7 Already, indeed, then, there is altogether a fault among you, that ye have judgments with one another; wherefore do ye not rather suffer injustice? wherefore be ye not rather defrauded?
Zo is er dan nu ganselijk gebrek onder u, dat gij met elkander rechtzaken hebt. Waarom lijdt gij niet liever ongelijk? Waarom lijdt gij niet liever schade?
8 but ye — ye do injustice, and ye defraud, and these — brethren!
Maar gijlieden doet ongelijk, en doet schade, en dat den broederen.
9 have ye not known that the unrighteous the reign of God shall not inherit? be not led astray; neither whoremongers, nor idolaters, nor adulterers, nor effeminate, nor sodomites,
Of weet gij niet, dat de onrechtvaardigen het Koninkrijk Gods niet zullen beerven?
10 nor thieves, nor covetous, nor drunkards, nor revilers, nor extortioners, the reign of God shall inherit.
Dwaalt niet; noch hoereerders, noch afgodendienaars, noch overspelers, noch ontuchtigen, noch die bij mannen liggen, noch dieven, noch gierigaards, noch dronkaards, geen lasteraars, geen rovers zullen het Koninkrijk Gods beerven.
11 And certain of you were these! but ye were washed, but ye were sanctified, but ye were declared righteous, in the name of the Lord Jesus, and in the Spirit of our God.
En dit waart gij sommigen; maar gij zijt afgewassen, maar gij zijt geheiligd, maar gij zijt gerechtvaardigd, in den Naam van den Heere Jezus, en door den Geest onzes Gods;
12 All things are lawful to me, but all things are not profitable; all things are lawful to me, but I — I will not be under authority by any;
Alle dingen zijn mij geoorloofd, maar alle dingen zijn niet oorbaar; alle dingen zijn mij geoorloofd, maar ik zal onder de macht van geen mij laten brengen.
13 the meats [are] for the belly, and the belly for the meats. And God both this and these shall make useless; and the body [is] not for whoredom, but for the Lord, and the Lord for the body;
De spijzen zijn voor de buik, en de buik is voor de spijzen; maar God zal beide dezen en die te niet doen. Doch het lichaam is niet voor de hoererij, maar voor den Heere en de Heere voor het lichaam.
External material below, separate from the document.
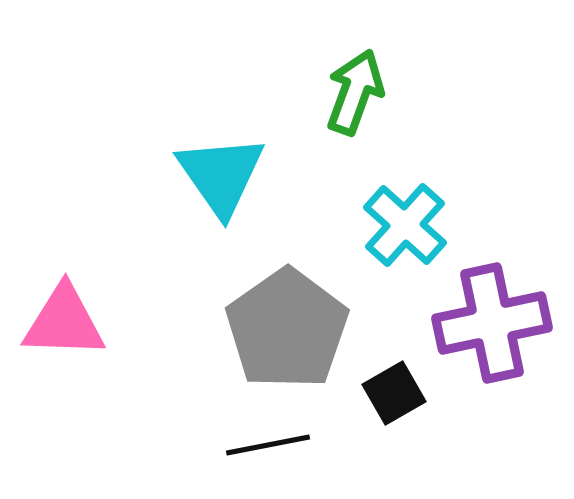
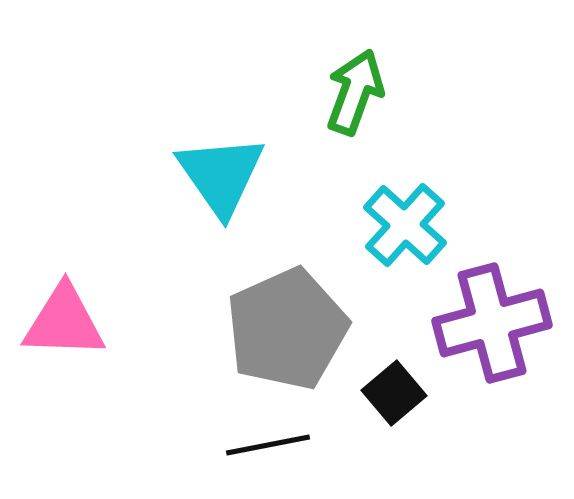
purple cross: rotated 3 degrees counterclockwise
gray pentagon: rotated 11 degrees clockwise
black square: rotated 10 degrees counterclockwise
14 and God both the Lord did raise, and us will raise up through His power.
En God heeft ook den Heere opgewekt, en zal ons opwekken door Zijn kracht.
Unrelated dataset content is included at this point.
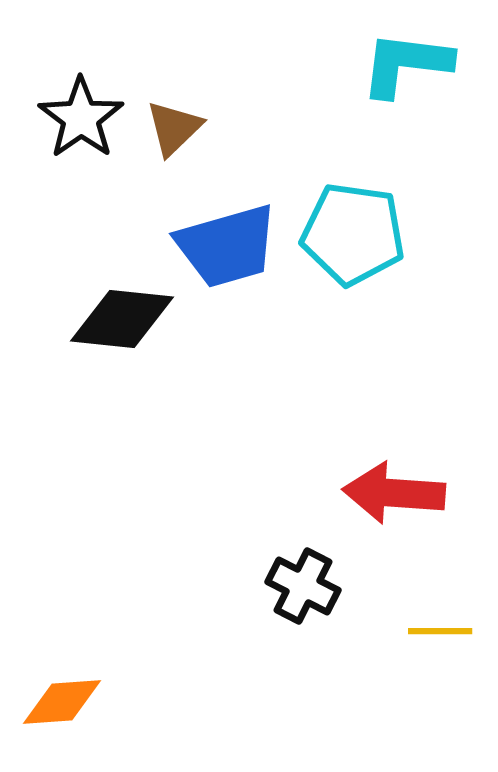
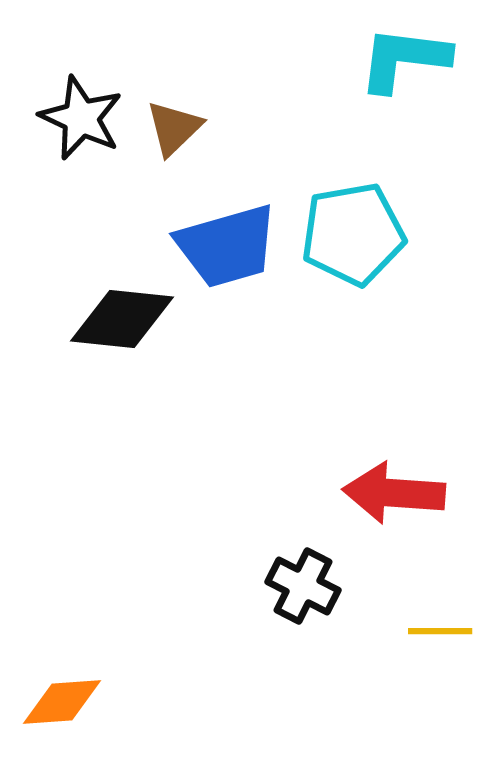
cyan L-shape: moved 2 px left, 5 px up
black star: rotated 12 degrees counterclockwise
cyan pentagon: rotated 18 degrees counterclockwise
15 Have ye not known that your bodies are members of Christ? having taken, then, the members of the Christ, shall I make [them] members of an harlot? let it be not!
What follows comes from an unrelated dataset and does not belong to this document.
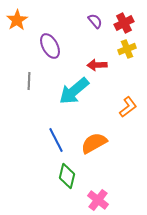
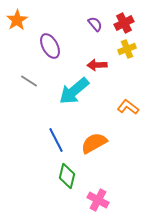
purple semicircle: moved 3 px down
gray line: rotated 60 degrees counterclockwise
orange L-shape: rotated 105 degrees counterclockwise
pink cross: rotated 10 degrees counterclockwise
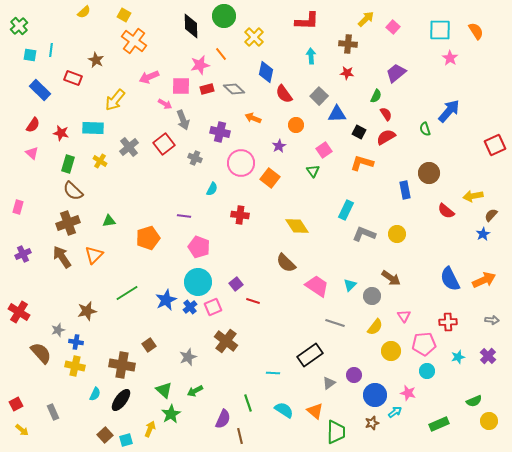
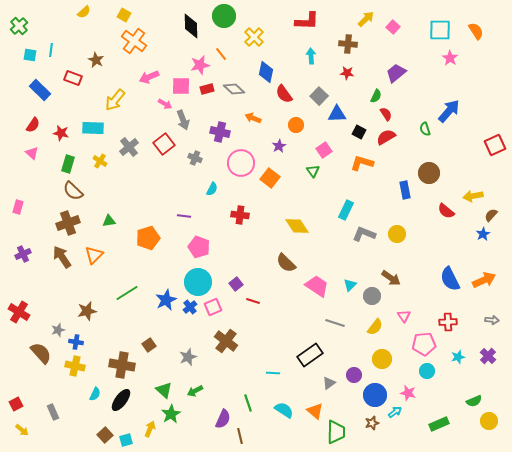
yellow circle at (391, 351): moved 9 px left, 8 px down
Weet gij niet, dat uw lichamen leden van Christus zijn? Zal ik dan de leden van Christus nemen, en maken ze leden ener hoer? Dat zij verre.
16 have ye not known that he who is joined to the harlot is one body? 'for they shall be — saith He — the two for one flesh.'
Of weet gij niet, dat die de hoer aanhangt, een lichaam met haar is? Want die twee, zegt Hij, zullen tot een vlees wezen.
17 And he who is joined to the Lord is one spirit;
Maar die den Heere aanhangt, is een geest met Hem.
18 flee the whoredom; every sin — whatever a man may commit — is without the body, and he who is committing whoredom, against his own body doth sin.
Vliedt de hoererij. Alle zonde, die de mens doet, is buiten het lichaam, maar die hoererij bedrijft, zondigt tegen zijn eigen lichaam.
19 Have ye not known that your body is a sanctuary of the Holy Spirit in you, which ye have from God? and ye are not your own,
Of weet gij niet, dat ulieder lichaam een tempel is van den Heiligen Geest, Die in u is, Dien gij van God hebt, en dat gij uws zelfs niet zijt?
20 for ye were bought with a price; glorify, then, God in your body and in your spirit, which are God's.
Want gij zijt duur gekocht: zo verheerlijkt dan God in uw lichaam en in uw geest, welke Godes zijn.